Silence followed. Well, not exactly silence; no words were uttered, but Jennie fidgeted and shifted.

‘She’s gone through enough, had enough uncertainty. I had meant to tell you about her before I introduced the pair of you. I didn’t want to confuse her if you weren’t willing to try again.’ He turned to look at her. ‘I know this is complicated…’

The fidgeting stopped and she returned his gaze. Normally, she would have quipped about his gift for understatement, but she merely stared at him, her eyes large and pale.

‘I want a future with you, Jennie. We made promises to each other, including “for better or worse”. It’s up to you how I introduce you to Mollie.’ He took a deep breath, asked the question they’d both sidestepped all day. ‘Are you willing to give us a go?’

He couldn’t help but notice how she looked away when he said ‘us’. He didn’t blame her.
Us
was no longer just the two of them. He’d changed the rules behind her back. When they’d made their promises, they both hadn’t known all the facts.

He had to give her the chance to decide afresh, he suddenly realised. A chance to opt in with her eyes open, knowing everything there was to know.

She hadn’t answered him yet. Her bottom lip was clenched between her teeth and she was frowning, looking so pained and torn. He wanted to reach forward and smooth the ridges in her forehead flat, to kiss the indecision from her face, but he was afraid she would mimic Mollie and shrink away from him.

‘I know this isn’t what you signed up for when you said “I do”,’ he added. ‘I’m sorry.’

He wished she’d smile. Say something. But she looked…empty. She reflected nothing back to him now.

Jennie drew in a breath and held it. ‘I think I need some more of that fresh air,’ she announced, and stood up. ‘I’m going for a walk.’

He watched her walk down the stairs, and then he got up and followed her.

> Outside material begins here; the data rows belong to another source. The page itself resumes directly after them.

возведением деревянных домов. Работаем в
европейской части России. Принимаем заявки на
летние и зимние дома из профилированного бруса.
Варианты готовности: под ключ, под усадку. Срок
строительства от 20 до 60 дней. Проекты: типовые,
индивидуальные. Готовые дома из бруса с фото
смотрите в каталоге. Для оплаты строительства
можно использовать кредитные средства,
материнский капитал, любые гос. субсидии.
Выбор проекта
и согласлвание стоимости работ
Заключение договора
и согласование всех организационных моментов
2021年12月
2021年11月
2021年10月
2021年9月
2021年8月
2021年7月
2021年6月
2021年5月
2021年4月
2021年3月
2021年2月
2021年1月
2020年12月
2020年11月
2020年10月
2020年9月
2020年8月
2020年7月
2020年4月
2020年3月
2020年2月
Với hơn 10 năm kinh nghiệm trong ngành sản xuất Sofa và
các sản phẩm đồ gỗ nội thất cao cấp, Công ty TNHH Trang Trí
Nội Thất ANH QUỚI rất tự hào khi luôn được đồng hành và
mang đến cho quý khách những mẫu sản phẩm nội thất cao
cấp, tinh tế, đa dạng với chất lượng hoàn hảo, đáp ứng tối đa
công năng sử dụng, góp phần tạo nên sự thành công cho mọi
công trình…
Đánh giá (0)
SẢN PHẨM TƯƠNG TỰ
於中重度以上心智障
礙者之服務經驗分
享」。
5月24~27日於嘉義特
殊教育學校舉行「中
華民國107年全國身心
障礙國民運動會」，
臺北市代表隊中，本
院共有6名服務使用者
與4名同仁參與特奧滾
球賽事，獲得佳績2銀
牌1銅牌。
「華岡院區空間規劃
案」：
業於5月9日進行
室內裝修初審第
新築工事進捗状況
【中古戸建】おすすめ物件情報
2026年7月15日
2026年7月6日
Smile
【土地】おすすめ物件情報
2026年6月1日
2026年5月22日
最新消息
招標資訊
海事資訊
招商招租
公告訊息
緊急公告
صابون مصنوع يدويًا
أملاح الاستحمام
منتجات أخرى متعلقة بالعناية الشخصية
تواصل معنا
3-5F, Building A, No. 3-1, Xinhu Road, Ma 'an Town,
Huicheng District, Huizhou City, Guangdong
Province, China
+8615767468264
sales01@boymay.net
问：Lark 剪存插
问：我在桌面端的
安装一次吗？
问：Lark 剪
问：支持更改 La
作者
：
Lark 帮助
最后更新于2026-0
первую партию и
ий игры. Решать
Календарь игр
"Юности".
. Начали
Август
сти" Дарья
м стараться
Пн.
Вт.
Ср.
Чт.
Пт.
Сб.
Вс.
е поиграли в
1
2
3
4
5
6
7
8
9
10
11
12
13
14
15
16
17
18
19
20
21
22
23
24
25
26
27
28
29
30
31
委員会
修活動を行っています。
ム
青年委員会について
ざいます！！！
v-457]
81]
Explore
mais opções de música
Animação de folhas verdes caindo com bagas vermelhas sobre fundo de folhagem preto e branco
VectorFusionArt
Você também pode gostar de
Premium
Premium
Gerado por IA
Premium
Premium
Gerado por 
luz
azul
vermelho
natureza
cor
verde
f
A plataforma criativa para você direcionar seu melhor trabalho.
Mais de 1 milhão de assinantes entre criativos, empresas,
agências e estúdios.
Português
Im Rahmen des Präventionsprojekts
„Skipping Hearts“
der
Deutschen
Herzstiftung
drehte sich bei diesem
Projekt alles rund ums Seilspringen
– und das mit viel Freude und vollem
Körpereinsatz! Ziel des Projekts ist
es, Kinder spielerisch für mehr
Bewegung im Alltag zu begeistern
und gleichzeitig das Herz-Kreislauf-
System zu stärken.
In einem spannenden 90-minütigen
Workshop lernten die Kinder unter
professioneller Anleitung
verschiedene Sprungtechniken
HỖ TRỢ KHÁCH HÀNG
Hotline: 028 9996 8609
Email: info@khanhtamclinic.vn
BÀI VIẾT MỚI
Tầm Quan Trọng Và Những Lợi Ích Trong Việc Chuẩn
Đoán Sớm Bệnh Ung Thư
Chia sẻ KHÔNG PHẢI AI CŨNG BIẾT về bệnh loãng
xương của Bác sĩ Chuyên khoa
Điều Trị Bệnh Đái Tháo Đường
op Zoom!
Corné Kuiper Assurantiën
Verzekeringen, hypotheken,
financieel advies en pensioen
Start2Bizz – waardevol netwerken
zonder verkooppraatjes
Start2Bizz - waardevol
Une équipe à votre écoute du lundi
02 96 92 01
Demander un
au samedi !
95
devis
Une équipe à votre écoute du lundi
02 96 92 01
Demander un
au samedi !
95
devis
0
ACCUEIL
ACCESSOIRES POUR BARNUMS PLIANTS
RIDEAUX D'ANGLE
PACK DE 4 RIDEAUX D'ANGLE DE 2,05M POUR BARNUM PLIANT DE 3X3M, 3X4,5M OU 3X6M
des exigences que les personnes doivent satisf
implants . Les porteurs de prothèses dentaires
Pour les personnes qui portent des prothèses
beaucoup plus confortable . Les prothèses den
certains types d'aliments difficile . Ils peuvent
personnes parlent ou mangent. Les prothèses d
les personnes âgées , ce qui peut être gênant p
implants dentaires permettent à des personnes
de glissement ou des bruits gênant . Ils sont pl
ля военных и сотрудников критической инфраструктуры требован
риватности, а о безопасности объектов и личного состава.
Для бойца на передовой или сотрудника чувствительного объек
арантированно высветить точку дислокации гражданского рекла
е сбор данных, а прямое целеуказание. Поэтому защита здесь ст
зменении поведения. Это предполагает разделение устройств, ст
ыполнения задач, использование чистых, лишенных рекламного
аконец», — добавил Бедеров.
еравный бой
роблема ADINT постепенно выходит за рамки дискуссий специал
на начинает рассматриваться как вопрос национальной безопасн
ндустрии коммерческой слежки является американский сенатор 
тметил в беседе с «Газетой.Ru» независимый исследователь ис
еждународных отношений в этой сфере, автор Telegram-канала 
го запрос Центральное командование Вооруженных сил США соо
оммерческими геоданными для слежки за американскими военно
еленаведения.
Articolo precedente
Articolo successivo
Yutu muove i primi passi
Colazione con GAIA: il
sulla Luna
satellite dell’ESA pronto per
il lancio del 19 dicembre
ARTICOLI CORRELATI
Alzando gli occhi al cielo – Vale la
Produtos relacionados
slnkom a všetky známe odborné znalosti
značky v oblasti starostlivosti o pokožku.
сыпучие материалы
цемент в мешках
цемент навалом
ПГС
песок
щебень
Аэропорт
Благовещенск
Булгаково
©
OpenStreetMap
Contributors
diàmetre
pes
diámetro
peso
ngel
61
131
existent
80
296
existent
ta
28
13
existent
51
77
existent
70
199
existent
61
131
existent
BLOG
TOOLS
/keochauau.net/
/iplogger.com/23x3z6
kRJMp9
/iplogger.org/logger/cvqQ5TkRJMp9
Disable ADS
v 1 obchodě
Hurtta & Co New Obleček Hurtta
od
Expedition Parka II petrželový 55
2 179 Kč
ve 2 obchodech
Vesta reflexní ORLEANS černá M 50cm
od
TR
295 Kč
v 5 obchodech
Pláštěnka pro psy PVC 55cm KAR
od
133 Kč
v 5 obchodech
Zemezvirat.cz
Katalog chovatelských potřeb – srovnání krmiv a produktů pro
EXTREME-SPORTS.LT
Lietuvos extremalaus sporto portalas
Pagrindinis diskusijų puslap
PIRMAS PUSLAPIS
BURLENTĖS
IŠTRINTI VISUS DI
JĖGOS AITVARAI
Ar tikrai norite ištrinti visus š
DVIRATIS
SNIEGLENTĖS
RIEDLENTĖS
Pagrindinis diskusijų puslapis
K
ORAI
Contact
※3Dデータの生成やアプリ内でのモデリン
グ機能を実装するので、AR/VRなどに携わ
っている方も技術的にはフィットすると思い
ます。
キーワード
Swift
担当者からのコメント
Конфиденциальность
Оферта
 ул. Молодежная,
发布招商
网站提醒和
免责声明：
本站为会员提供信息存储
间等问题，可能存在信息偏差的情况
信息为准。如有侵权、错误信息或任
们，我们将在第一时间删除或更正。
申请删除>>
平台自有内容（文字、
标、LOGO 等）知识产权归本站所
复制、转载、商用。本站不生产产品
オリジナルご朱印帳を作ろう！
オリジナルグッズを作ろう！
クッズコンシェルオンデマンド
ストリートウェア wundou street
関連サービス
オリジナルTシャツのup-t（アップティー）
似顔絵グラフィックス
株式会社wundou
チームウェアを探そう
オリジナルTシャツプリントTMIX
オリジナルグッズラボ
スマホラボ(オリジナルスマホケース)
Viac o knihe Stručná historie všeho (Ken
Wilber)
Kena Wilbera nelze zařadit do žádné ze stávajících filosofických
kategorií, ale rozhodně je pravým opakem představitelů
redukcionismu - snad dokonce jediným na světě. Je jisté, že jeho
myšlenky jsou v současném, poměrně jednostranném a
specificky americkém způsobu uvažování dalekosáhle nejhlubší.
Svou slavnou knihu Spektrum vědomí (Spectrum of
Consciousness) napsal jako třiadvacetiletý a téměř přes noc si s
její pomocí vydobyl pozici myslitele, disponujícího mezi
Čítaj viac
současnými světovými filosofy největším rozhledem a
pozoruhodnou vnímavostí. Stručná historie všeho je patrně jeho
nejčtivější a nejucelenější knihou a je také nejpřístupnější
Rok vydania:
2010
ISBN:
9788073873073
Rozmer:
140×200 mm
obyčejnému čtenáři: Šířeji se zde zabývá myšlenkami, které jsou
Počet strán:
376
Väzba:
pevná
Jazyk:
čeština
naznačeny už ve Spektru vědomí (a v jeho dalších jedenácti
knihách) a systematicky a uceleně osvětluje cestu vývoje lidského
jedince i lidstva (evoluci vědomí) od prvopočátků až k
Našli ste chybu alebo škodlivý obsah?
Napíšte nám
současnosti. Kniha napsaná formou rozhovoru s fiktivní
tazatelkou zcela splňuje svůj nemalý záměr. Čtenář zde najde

From the study window he watched her walk down the drive, arms clamped across her coat, holding herself together, and only when she’d disappeared completely did he move.

He stepped back and his foot made a watery noise on the carpet.

The coffee. He’d totally forgotten about the coffee.

There was a pool of dark liquid on the carpet at one side of his desk. It was an awful mess. His mess. His responsibility.

Jennie didn’t pay much attention to where she was going, which was a pity because the village of Elmhurst was beautiful on this clear January day. The blades of grass on the verges were crisp and razor-sharp, only just having shed their jackets of frost. The sky was a luminous baby-blue and even the brown furrows of the fields in the distance looked pretty.